Nasif, this is just a restatement of Kirchhoff’s Law(and a much more formal one at that). Yes the vales are slightly dependant on T. That is not the same as saying absorption is dependent on T^4. What I said still stands(bringing this up doesn’t detract from it): absorption is a function of only two things, emissivity and incident.
Schiller and Nasif,
Transfer of energy from the earth’s core to the surface is negligible. That 2.1*10^12W you cite is less than 3.92mW/m^2, about one thousandths of one percent of the absorbed solar flux absorbed.

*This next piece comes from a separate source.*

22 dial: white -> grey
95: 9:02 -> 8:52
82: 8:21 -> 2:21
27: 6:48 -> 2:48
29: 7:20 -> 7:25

There is a big difference when quoting flux and power, for objects the size of the earth they will be hugely different, if we were talking about an object that was only one square meter they would be the same.
Nasif,
You said(partially quoting me):
“The problem is not the statement “emissions is a result of temperature”, bu Neutrino’s assertion “There is no temperature associated with absorbing, temperature is only connected to emission”, which is not true.”(your bold)

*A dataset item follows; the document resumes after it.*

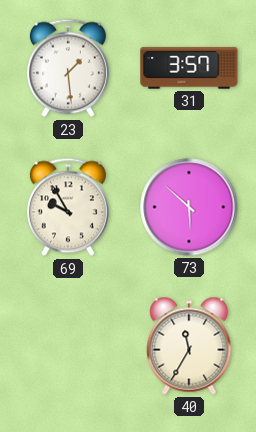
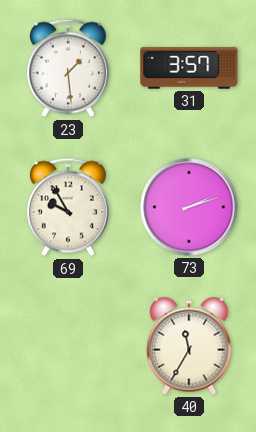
73: 5:52 -> 2:12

What then is the temperature associated with an object absorbing 100W?
Hello mkelly,
I should have cited a source, I apologize. Those numbers all came from NASA, Sun & Earth.
Neutrino April 12th, 2011 at 6:27 am
Why not enter Wien’s Law into the mix? Get you number that way.
These three lines all have a similar problem, they are all missing brackets around the radius’s so the power appears to just make them values in m^2 already.
6) p = 1 * 5.67*10^-8W/m^2K^4 * 5778K^4 * (4 * π * 6.955*10^8m^2)
9) Q = (π * 6.371*10^6m^2 / 4 * π * 1.50*10^11m^2) * 3.84*10^26W
19) T = (1.24*10^17W / (0.7 * 5.67*10^-8W/m^2K^4 * (4 * π * 6.371*10^6m^2))^.25
They should be:
6) p = 1 * 5.67*10^-8W/m^2K^4 * 5778K^4 * (4 * π * (6.955*10^8m)^2)
9) Q = (π * (6.371*10^6m)^2 / 4 * π * (1.50*10^11m)^2) * 3.84*10^26W
19) T = (1.24*10^17W / (0.7 * 5.67*10^-8W/m^2K^4 * (4 * π * (6.371*10^6m)^2))^.25
@Neutrino…
I congratulate you for having the bravery of writing an essay on the undefensible AGW idea.
Let’s start from the begining.
You are applying the Stefan-Boltzmann equation, correct? The problems appear when you start introducing not proper quantities. For example, you assign a radius to the Sun of “R(a) = 6.955*10^8 m”. The following links will help:
http://www.astro.uu.nl/~strous/AA/en/antwoorden/zon.html#v230
http://hypertextbook.com/facts/2004/AmyChan.shtml
It seems you introduced the formula to obtain the area of a sphere here:
6) p = 1 * 5.67*10^-8W/m^2K^4 * 5778 K^4 * (4 * π * 6.955*10^8 m^2)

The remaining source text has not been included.